Rainy Day Blues
Sunday saw rain off and on, with one pretty solid downpour mid-afternoon. Then the fog rolled in. Undoubtedly the weather kept the attendance down, particularly because no one wants to sit on wet, muddy grass while picnicking on the Pritzker Pavilion's oversized lawn. Despite the impediments, more than a few hardy souls showed up for a solid day of blues music. By the time Mavis Staples took the stage, the red bowl of seats were pretty much filled, with people dancing on the concrete walkways.
Over the years, I have become less enamored with the hard rock sound that groups like Led Zeppelin, Foghat, Savoy Brown injected into the blues during the early-Seventies. Consequently, I was pleased to see the festival offer stage time to the likes of Jerron "Blind Boy" Paxton, a connoisseur of Southern acoustic blues, the Cash Box Kings, who plug-in, but understate the electricity, and Piedmont Bluz (the husband and wife team of Valerie and Ben Turner), who practice a highly sophisticated form of acoustic finger-picking blues.
Probably the funniest moment of the day came when Paxton took out his cellphone.

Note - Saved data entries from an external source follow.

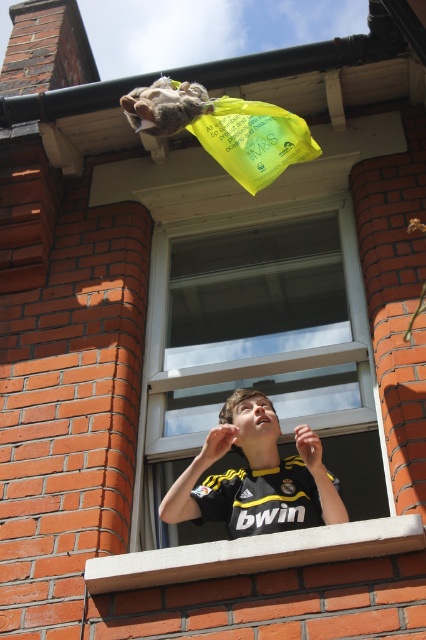 Who is higher up, black jersey at center or fuzzy fur at upper center?

fuzzy fur at upper center is above.

Is point (259, 436) positioned behind point (198, 112)?

That is False.

Image resolution: width=426 pixels, height=640 pixels. I want to click on black jersey at center, so click(256, 476).

Which of these two, transparent glass window at center or translucent yellow plastic bag at upper center, stands shorter?

translucent yellow plastic bag at upper center

Is transparent glass window at center above translucent yellow plastic bag at upper center?

Actually, transparent glass window at center is below translucent yellow plastic bag at upper center.

Does point (360, 368) come farther from viewer compared to point (264, 154)?

Yes, it is behind point (264, 154).

Identify the location of transparent glass window at center. (250, 337).

Which is below, transparent glass window at center or fuzzy fur at upper center?

transparent glass window at center is below.

Does transparent glass window at center have a greater height compared to fuzzy fur at upper center?

A: Indeed, transparent glass window at center has a greater height compared to fuzzy fur at upper center.

Where is `transparent glass window at center`? This screenshot has width=426, height=640. transparent glass window at center is located at coordinates (250, 337).

Image resolution: width=426 pixels, height=640 pixels. I want to click on transparent glass window at center, so click(250, 337). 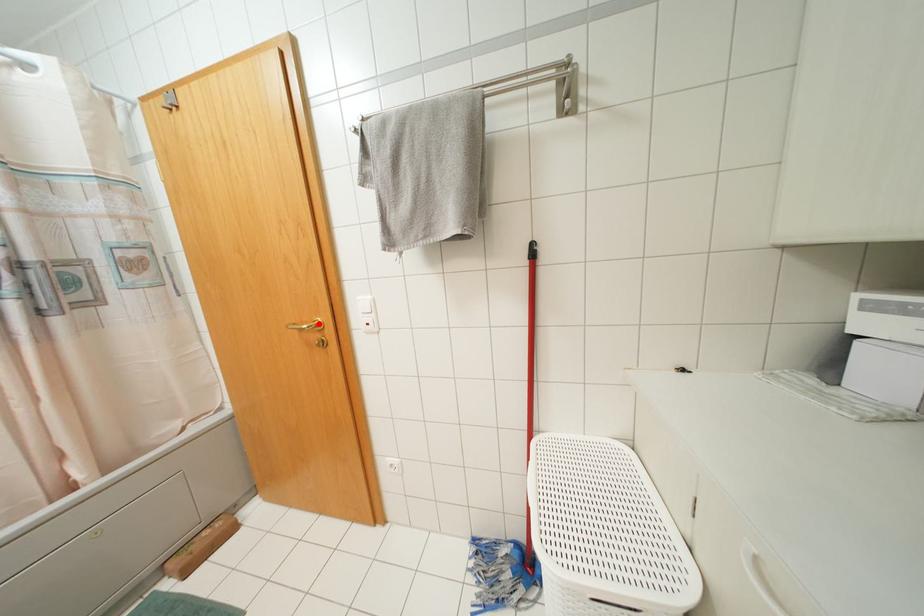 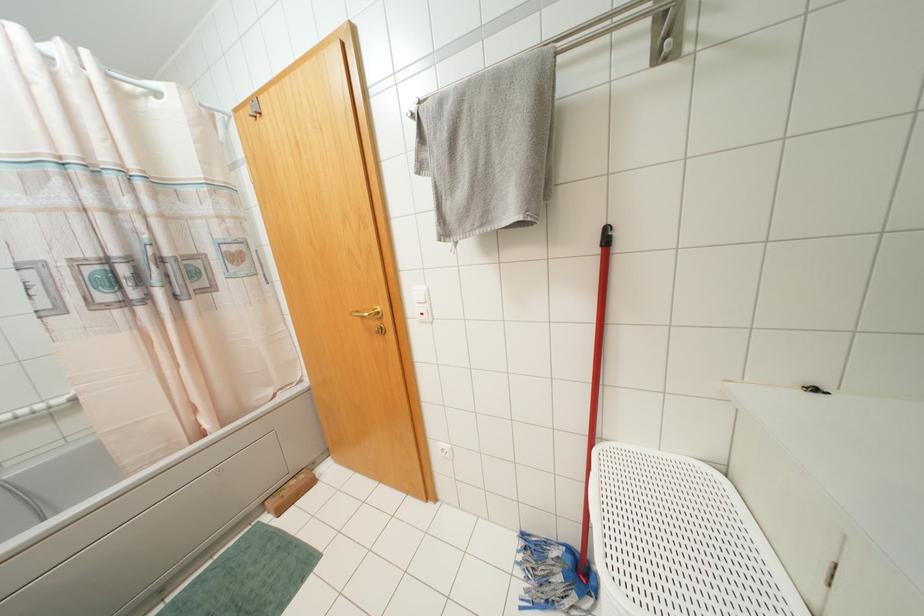 Where in the second image is the point corresponding to the highlighted location from the first image?

(378, 312) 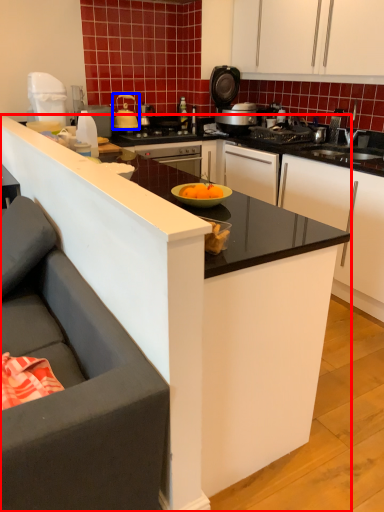 Question: Which of the following is the farthest to the observer, countertop (highlighted by a red box) or kitchen appliance (highlighted by a blue box)?

Choices:
 (A) countertop
 (B) kitchen appliance

Answer: (B) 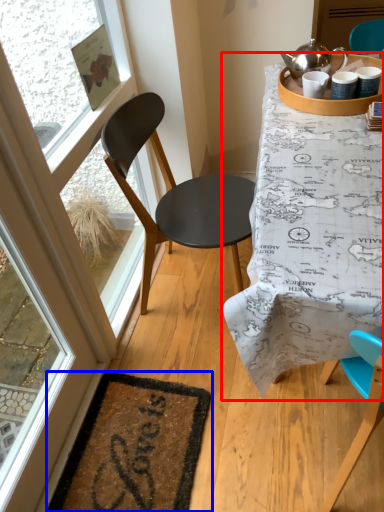 Question: Which object is closer to the camera taking this photo, table (highlighted by a red box) or mat (highlighted by a blue box)?

Choices:
 (A) table
 (B) mat

Answer: (A) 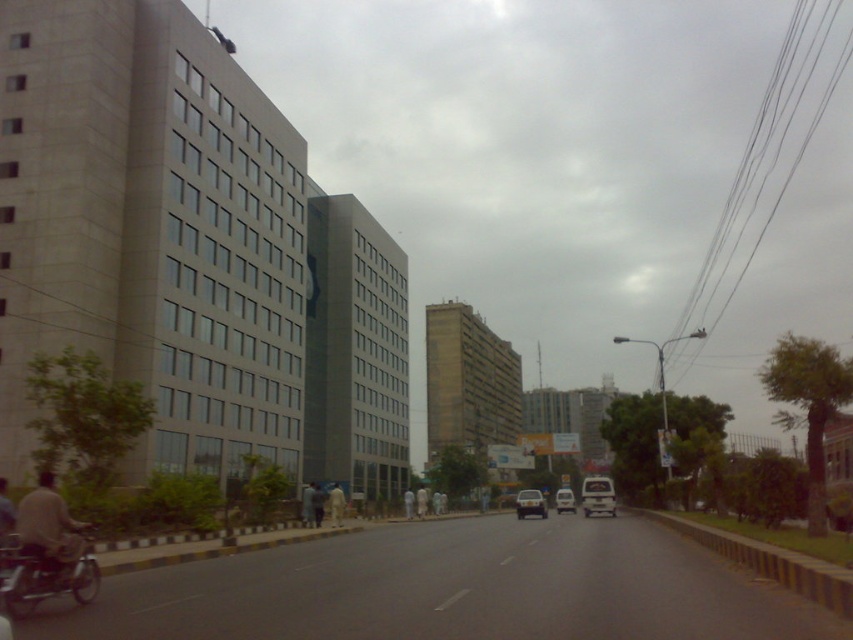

He apologized for doing that, indicating that he was not bored with us or the music. He was just turning off his phone because his mother has a tendency to call whenever he is on stage performing. Ah, mothers. Somebody could write a dozen or so blues songs about mothers.
There was no shortage of performers who overpower with volume. Opening the day's festivities on the Harris Theatre rooftop stage was Melody Angel, who, like many of the performers, has family roots deep in Chicago Blues--in Angel's case, Otis Rush, who is her cousin. Angel is a guitar virtuoso who has an obvious love of Jimi Hendrix. In case you miss it in the music, that love is expressed with an image of Jimi on her guitar, as well as one of Chuck Berry. I've seen her before, and she is a powerful performer, with a deep voice.
There was also Kenny Neal, whose father was blues harpist Raful Neal. At first I was a bit bored, but by the end of the set, Kenny managed to win me over with some electric blues. Toward the end of his set, Neal brought out Lonnie Baker Brooks, another guitarist who is carrying on family tradition.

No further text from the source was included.